7 Conclusions and future works The results of developmental evaluation using TAG representation clearly demonstrate a form of problem-driven incremental learning. DEVTAG has been provided with a family of related problems of increasing difficulty, and it has proceeded to solve them incrementally. We believe this is a landmark in itself. The computational cost of the approach is also worth noting (though it is not the primary focus of this work), DEVTAG being much less expensive than the other approaches in computational cost, as well as yielding much more (a family of functions rather than just one) in return for that computational investment. Equally important, the results strongly suggest that developmental evaluation has promoted the evolution of modular structure, and this is certainly our impression on viewing the evolved genotypes. Confirming it is primarily a matter of developing an operational measure for modularity applicable to the TAG representation. Hornby [10] has recently considered this question, but his metrics are based on an assumption of explicit representation of modularity, hence it is not easy to see how to extend them to our work.

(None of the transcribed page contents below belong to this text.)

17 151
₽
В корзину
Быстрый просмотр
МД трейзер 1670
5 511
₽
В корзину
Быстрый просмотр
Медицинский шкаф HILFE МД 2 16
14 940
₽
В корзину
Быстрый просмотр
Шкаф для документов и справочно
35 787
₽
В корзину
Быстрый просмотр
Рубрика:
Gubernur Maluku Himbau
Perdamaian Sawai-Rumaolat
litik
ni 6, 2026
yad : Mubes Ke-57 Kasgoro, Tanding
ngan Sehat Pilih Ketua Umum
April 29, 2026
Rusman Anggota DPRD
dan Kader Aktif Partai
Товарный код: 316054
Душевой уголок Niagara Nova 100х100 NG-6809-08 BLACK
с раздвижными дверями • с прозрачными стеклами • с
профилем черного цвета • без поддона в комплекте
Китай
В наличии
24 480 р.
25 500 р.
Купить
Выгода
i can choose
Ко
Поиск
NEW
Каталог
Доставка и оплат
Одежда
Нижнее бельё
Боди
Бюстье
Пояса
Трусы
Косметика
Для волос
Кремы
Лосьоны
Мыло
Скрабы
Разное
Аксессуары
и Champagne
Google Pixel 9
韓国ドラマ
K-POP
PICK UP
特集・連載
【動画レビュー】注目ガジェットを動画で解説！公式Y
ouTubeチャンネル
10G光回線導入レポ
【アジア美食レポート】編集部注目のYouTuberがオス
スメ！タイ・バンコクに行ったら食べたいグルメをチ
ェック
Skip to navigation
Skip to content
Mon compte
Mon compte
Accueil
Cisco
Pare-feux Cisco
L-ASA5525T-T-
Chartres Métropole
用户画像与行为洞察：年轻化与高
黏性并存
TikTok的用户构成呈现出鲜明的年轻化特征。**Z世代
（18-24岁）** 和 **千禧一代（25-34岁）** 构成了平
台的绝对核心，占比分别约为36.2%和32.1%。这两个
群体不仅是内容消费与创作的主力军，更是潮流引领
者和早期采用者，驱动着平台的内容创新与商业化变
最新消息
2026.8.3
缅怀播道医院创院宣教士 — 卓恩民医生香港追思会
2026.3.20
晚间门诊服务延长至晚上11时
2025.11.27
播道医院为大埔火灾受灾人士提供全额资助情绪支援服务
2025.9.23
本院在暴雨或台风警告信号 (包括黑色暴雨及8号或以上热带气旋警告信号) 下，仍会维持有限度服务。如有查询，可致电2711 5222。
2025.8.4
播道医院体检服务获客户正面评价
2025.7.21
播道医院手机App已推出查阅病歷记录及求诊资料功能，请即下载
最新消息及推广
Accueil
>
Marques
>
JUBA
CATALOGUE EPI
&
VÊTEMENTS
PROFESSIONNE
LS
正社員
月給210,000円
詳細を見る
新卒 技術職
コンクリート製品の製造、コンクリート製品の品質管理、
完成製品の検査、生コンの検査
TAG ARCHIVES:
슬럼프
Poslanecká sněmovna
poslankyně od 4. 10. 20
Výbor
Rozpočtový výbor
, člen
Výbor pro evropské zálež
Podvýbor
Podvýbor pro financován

Finding an appropriate metric for modularity and code re-use is our primary short-term goal. The work reported here is primarily a pilot study for a larger-scale approach with a more sophisticated developmental process. The TAG representation is crucial to this, because it removes any difficulty in ensuring that intermediate developmental stages can be evaluated. We plan to replace DEVTAG’s trivial developmental process with a more sophisticated approach based on a TAG analogue to L-systems. We aim to apply this system to a range of problems, and to analyse its behaviour, particularly in terms of the modularity and complexity of evolved solutions.